LAUSR

Abstract It is of great significance to discover new negative electrode materials featuring a low operating voltage, high capacity and improved initial coulombic efficiency for lithium ion batteries. This is the first report on the use of orthorhombic Li3V(MoO4)3 as a promising anode material that exhibits natural advantages over reported traditional metal oxides. High-crystalline Li3V(MoO4)3 nanoparticles decorated with carbon are synthesized by a facile mechanochemical route followed by low-temperature (480 °C) calcination. The lithium storage ability of the prepared Li3V(MoO4)3 anode is fully tapped at 3.0–0.01 V vs.
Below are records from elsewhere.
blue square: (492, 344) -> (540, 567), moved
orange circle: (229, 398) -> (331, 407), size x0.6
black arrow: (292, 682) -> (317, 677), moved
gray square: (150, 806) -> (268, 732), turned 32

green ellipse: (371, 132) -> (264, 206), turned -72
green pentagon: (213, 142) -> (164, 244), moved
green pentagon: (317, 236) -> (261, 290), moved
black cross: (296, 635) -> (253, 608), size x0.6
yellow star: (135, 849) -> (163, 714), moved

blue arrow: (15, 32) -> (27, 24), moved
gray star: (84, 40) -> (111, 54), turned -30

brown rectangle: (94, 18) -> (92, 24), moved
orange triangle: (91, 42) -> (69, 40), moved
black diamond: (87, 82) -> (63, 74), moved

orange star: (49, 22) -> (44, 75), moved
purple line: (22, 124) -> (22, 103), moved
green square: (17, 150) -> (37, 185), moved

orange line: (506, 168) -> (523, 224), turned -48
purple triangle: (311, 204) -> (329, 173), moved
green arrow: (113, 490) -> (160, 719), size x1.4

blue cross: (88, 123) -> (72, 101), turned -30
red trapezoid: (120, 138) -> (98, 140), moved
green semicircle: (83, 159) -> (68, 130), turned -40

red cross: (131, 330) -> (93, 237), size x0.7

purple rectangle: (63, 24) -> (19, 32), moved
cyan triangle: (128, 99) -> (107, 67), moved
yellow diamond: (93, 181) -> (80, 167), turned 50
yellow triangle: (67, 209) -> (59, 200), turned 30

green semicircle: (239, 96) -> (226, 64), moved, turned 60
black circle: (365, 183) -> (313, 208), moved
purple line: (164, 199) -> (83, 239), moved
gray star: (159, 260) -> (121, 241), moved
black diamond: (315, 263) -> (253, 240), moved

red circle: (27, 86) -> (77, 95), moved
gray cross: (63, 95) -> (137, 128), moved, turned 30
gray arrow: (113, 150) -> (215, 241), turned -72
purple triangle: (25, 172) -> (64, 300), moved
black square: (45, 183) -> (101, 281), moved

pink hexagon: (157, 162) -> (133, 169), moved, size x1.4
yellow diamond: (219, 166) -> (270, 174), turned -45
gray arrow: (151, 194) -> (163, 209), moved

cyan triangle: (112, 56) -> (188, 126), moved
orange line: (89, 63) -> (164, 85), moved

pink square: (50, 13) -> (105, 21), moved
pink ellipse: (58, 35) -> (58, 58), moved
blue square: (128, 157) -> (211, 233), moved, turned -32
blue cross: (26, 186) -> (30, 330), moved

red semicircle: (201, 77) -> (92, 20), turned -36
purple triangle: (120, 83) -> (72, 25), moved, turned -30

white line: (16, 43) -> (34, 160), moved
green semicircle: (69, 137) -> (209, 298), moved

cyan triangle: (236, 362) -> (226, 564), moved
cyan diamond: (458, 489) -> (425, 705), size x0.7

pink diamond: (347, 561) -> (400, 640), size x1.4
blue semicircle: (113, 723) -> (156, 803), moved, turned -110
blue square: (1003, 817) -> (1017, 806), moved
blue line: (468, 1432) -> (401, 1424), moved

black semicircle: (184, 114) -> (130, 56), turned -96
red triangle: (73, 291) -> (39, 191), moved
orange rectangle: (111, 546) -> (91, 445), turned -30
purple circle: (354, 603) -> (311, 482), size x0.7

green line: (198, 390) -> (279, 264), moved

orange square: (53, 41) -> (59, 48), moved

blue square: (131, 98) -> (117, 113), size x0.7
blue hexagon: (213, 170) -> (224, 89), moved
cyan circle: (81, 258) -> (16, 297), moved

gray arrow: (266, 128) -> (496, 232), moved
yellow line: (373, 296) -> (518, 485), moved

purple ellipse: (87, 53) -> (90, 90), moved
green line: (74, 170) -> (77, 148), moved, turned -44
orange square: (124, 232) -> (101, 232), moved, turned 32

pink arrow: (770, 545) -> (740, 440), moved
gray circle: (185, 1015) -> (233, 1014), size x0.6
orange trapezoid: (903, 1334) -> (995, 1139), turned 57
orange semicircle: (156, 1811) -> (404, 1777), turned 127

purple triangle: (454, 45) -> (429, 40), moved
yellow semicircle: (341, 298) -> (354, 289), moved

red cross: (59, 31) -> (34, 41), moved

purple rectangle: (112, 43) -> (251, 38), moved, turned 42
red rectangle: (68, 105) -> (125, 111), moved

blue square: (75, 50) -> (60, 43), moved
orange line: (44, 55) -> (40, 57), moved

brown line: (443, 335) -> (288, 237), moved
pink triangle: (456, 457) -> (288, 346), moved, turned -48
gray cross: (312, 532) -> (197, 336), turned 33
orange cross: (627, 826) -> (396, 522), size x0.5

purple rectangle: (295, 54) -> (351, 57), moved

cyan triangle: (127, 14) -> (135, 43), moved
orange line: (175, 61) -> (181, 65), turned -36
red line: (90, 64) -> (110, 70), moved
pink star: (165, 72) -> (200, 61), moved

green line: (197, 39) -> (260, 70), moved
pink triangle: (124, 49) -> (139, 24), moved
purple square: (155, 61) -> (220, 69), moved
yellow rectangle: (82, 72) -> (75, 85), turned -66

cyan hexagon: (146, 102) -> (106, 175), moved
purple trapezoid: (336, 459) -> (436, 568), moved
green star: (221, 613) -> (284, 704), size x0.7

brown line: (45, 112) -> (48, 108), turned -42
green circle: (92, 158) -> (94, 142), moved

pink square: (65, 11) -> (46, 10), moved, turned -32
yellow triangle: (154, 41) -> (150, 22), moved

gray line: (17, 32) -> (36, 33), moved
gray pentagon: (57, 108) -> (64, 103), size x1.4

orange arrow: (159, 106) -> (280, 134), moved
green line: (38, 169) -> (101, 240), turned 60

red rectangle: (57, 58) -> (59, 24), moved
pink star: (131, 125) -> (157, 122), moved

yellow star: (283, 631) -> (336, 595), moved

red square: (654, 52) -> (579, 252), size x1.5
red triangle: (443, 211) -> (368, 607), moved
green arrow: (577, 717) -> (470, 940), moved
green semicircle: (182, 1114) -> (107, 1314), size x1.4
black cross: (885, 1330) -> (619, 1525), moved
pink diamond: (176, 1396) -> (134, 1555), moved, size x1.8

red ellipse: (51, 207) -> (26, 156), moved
Li+/Li, displaying a lower voltage plateau than the conversion-type metal oxides. It delivers a high reversible specific capacity of 999 mAh g−1 at 50 mA g−1 and a high coulombic efficiency of 82.6%. Moreover, it maintains a capacity retention of 92% after 75 cycles at 500 mA g−1. The GITT-determined Li+ diffusion coefficient ranges from 10−10 to 10–13 cm2 s−1 along with the voltage. The lithium storage mechanism indicates that Li3V(MoO4)3 can be considered a pre-lithiated material. In-situ XRD testing during the first cycle reflects the conversion reaction of Li3V(MoO4)3. These insights will benefit the discovery of novel anode materials for lithium-ion batteries.